EXERCISE BRIEF -
Your task is to transcribe all of the records exactly and leave out the pictures.

=== Begin Enclosure ===

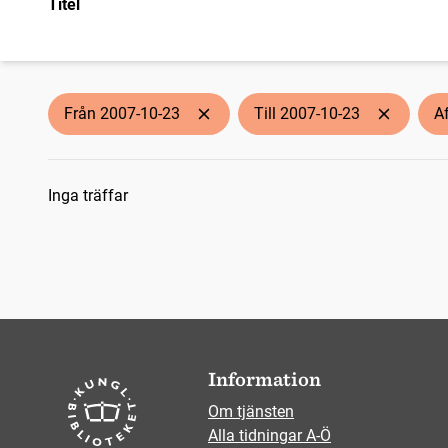
Titel
Från 2007-10-23
Till 2007-10-23
A
Sökresultat
Inga träffar
Information
Om tjänsten
Alla tidningar A-Ö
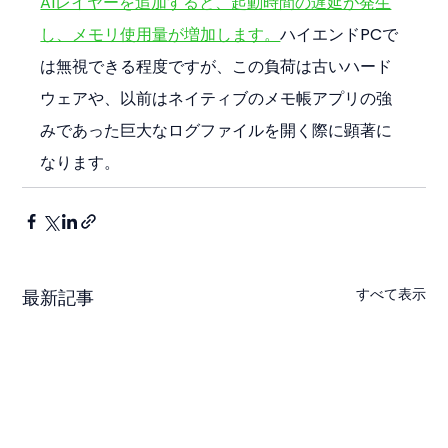
AIレイヤーを追加すると、起動時間の遅延が発生
し、メモリ使用量が増加します。
ハイエンドPCで
は無視できる程度ですが、この負荷は古いハード
ウェアや、以前はネイティブのメモ帳アプリの強
みであった巨大なログファイルを開く際に顕著に
なります。
すべて表示
最新記事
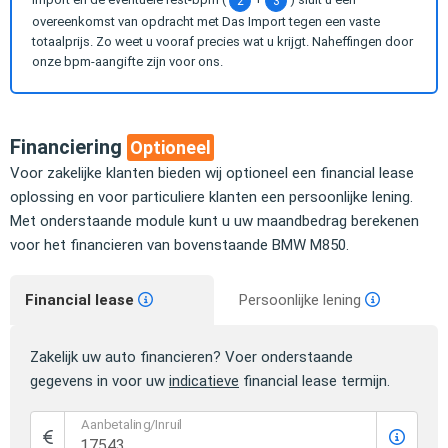
2
3
overeenkomst van opdracht met Das Import tegen een vaste
totaalprijs. Zo weet u vooraf precies wat u krijgt. Naheffingen door
onze bpm-aangifte zijn voor ons.
Financiering
Optioneel
Voor zakelijke klanten bieden wij optioneel een financial lease
oplossing en voor particuliere klanten een persoonlijke lening.
Met onderstaande module kunt u uw maandbedrag berekenen
voor het financieren van bovenstaande BMW M850.
Financial lease
Persoonlijke lening
Zakelijk uw auto financieren? Voer onderstaande
gegevens in voor uw
indicatieve
financial lease termijn.
Aanbetaling/Inruil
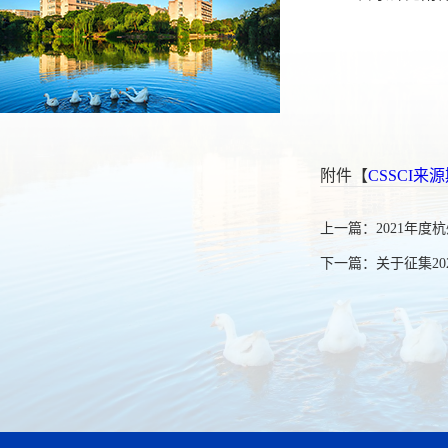
附件【
CSSCI来源
上一篇：
2021年
下一篇：
关于征集2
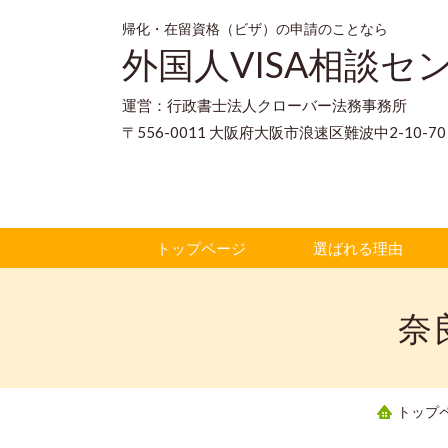
帰化・在留資格（ビザ）の申請のことなら
外国人VISA相談セ
運営：行政書士法人クローバー法務事務所
〒556-0011 大阪府大阪市浪速区難波中2-10-
トップページ
選ばれる理由
奈
トップ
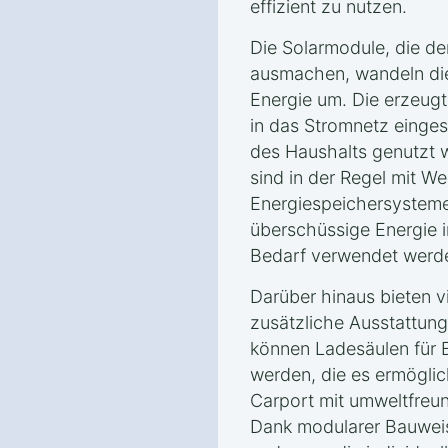
effizient zu nutzen.
Die Solarmodule, die de
ausmachen, wandeln die
Energie um. Die erzeugt
in das Stromnetz einge
des Haushalts genutzt 
sind in der Regel mit W
Energiespeichersysteme
überschüssige Energie i
Bedarf verwendet werd
Darüber hinaus bieten v
zusätzliche Ausstattung
können Ladesäulen für E
werden, die es ermögli
Carport mit umweltfreun
Dank modularer Bauweis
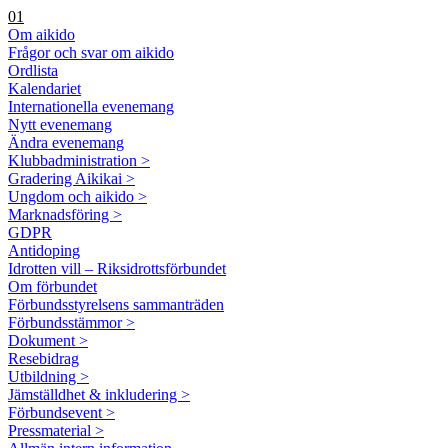
01
Om aikido
Frågor och svar om aikido
Ordlista
Kalendariet
Internationella evenemang
Nytt evenemang
Ändra evenemang
Klubbadministration >
Gradering Aikikai >
Ungdom och aikido >
Marknadsföring >
GDPR
Antidoping
Idrotten vill – Riksidrottsförbundet
Om förbundet
Förbundsstyrelsens sammanträden
Förbundsstämmor >
Dokument >
Resebidrag
Utbildning >
Jämställdhet & inkludering >
Förbundsevent >
Pressmaterial >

=== End Enclosure ===

SOLUTION BELOW -
Titel
Från 2007-10-23
Till 2007-10-23
A
Sökresultat
Inga träffar
Information
Om tjänsten
Alla tidningar A-Ö
AIレイヤーを追加すると、起動時間の遅延が発生
し、メモリ使用量が増加します。
ハイエンドPCで
は無視できる程度ですが、この負荷は古いハード
ウェアや、以前はネイティブのメモ帳アプリの強
みであった巨大なログファイルを開く際に顕著に
なります。
すべて表示
最新記事
2
3
overeenkomst van opdracht met Das Import tegen een vaste
totaalprijs. Zo weet u vooraf precies wat u krijgt. Naheffingen door
onze bpm-aangifte zijn voor ons.
Financiering
Optioneel
Voor zakelijke klanten bieden wij optioneel een financial lease
oplossing en voor particuliere klanten een persoonlijke lening.
Met onderstaande module kunt u uw maandbedrag berekenen
voor het financieren van bovenstaande BMW M850.
Financial lease
Persoonlijke lening
Zakelijk uw auto financieren? Voer onderstaande
gegevens in voor uw
indicatieve
financial lease termijn.
Aanbetaling/Inruil
附件【
CSSCI来源
上一篇：
2021年
下一篇：
关于征集2
帰化・在留資格（ビザ）の申請のことなら
外国人VISA相談セ
運営：行政書士法人クローバー法務事務所
〒556-0011 大阪府大阪市浪速区難波中2-10-
トップページ
選ばれる理由
奈
トップ
effizient zu nutzen.
Die Solarmodule, die de
ausmachen, wandeln die
Energie um. Die erzeugt
in das Stromnetz einge
des Haushalts genutzt 
sind in der Regel mit W
Energiespeichersysteme
überschüssige Energie i
Bedarf verwendet werd
Darüber hinaus bieten v
zusätzliche Ausstattung
können Ladesäulen für E
werden, die es ermögli
Carport mit umweltfreun
Dank modularer Bauweis
01
Om aikido
Frågor och svar om aikido
Ordlista
Kalendariet
Internationella evenemang
Nytt evenemang
Ändra evenemang
Klubbadministration >
Gradering Aikikai >
Ungdom och aikido >
Marknadsföring >
GDPR
Antidoping
Idrotten vill – Riksidrottsförbundet
Om förbundet
Förbundsstyrelsens sammanträden
Förbundsstämmor >
Dokument >
Resebidrag
Utbildning >
Jämställdhet & inkludering >
Förbundsevent >
Pressmaterial >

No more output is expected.